Standard Deviation using torch for the Series of numbers provided = 9.85

Notice any Discrepancies ??

As observed above, you might have noticed that the S.D for our pure function and numpy function gave a result of 9.34, however for the statistics and pandas in-built function, the result is 9.85. The reason for the difference is the denominator of the Standard Deviation formula. The reason is because statistics and pandas calculate the S.D. based on the sampling distribution and not the population distribution.
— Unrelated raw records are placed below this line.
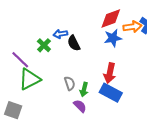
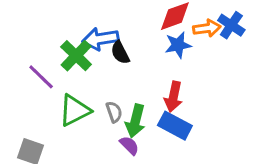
blue arrow: (60, 34) -> (100, 39), size x1.6
green cross: (44, 45) -> (76, 56), size x1.5
green triangle: (30, 79) -> (75, 110), moved
green arrow: (84, 90) -> (135, 121), size x1.5

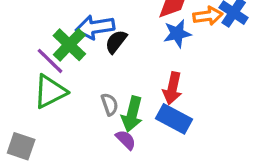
black semicircle: (120, 53) -> (116, 42), turned 65
purple line: (41, 77) -> (50, 61), moved
green triangle: (75, 110) -> (50, 91), moved

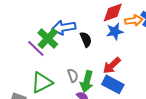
black semicircle: (116, 42) -> (86, 39), moved, turned 119
red arrow: (172, 88) -> (112, 65), turned 36
green triangle: (50, 91) -> (42, 82), moved

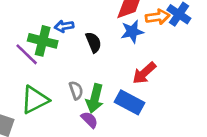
blue arrow: (64, 27) -> (64, 26), size x0.6
green cross: (48, 38) -> (43, 41), turned -30
red arrow: (112, 65) -> (144, 73), moved

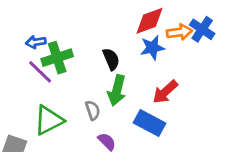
blue arrow: (64, 26) -> (36, 42), moved
green cross: (43, 41) -> (57, 58), turned -32
green arrow: (95, 98) -> (117, 90), moved

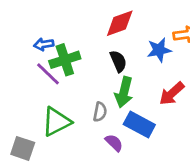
red diamond: (150, 21) -> (120, 23), moved
gray semicircle: (93, 110) -> (100, 112), turned 30
blue rectangle: (150, 123) -> (139, 124), moved

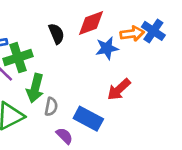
red diamond: (120, 23) -> (91, 23), moved
black semicircle: (118, 61) -> (56, 34), moved
green arrow: (124, 92) -> (35, 88), moved

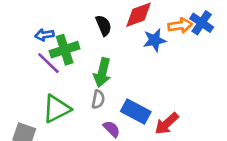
green arrow: (35, 88) -> (102, 72), moved
red arrow: (119, 89) -> (167, 124), moved

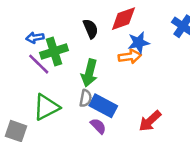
orange arrow: (180, 25) -> (130, 57), moved
blue rectangle: (136, 111) -> (103, 106), moved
The Sample Stansard Deviation has N-1 as denominator in it’s formula, while the population SD formula has N.

Population Standard Deviation \[\sigma = \sqrt{\frac{1}{N} \sum_{i=1}^{N} (x_i - \mu)^2}\]

Sample Standard Deviation \[s = \sqrt{\frac{1}{n-1} \sum_{i=1}^{n} (x_i - \bar{x})^2}\]

Since, we don’t normally know the population mean, we have to use sample mean to calculate variance, and this introduces bias. We estimate the population variance (\(\sigma²\)) based on the sample standard deviation (s²). Let Mean for sample be \(\bar{x}\) and population mean be ų. Data points \(x1, x2..xi\) will be more closer to \(\bar{x}\) than to ų.

This makes \(\sum(xi-\bar{x})²\) to be smaller than \(\sum(x_i-ų)²\) (Numerator of the formula). To compensate for this loss, the formula has a division of N-1 instead of just N when estimating variance.

This is based on the concept of degrees of freedom (df). It represents the number of independent pieces of information available for estimating the population standard deviation when calculating the sample standard deviation. It is “n - 1” for a sample of size “n.”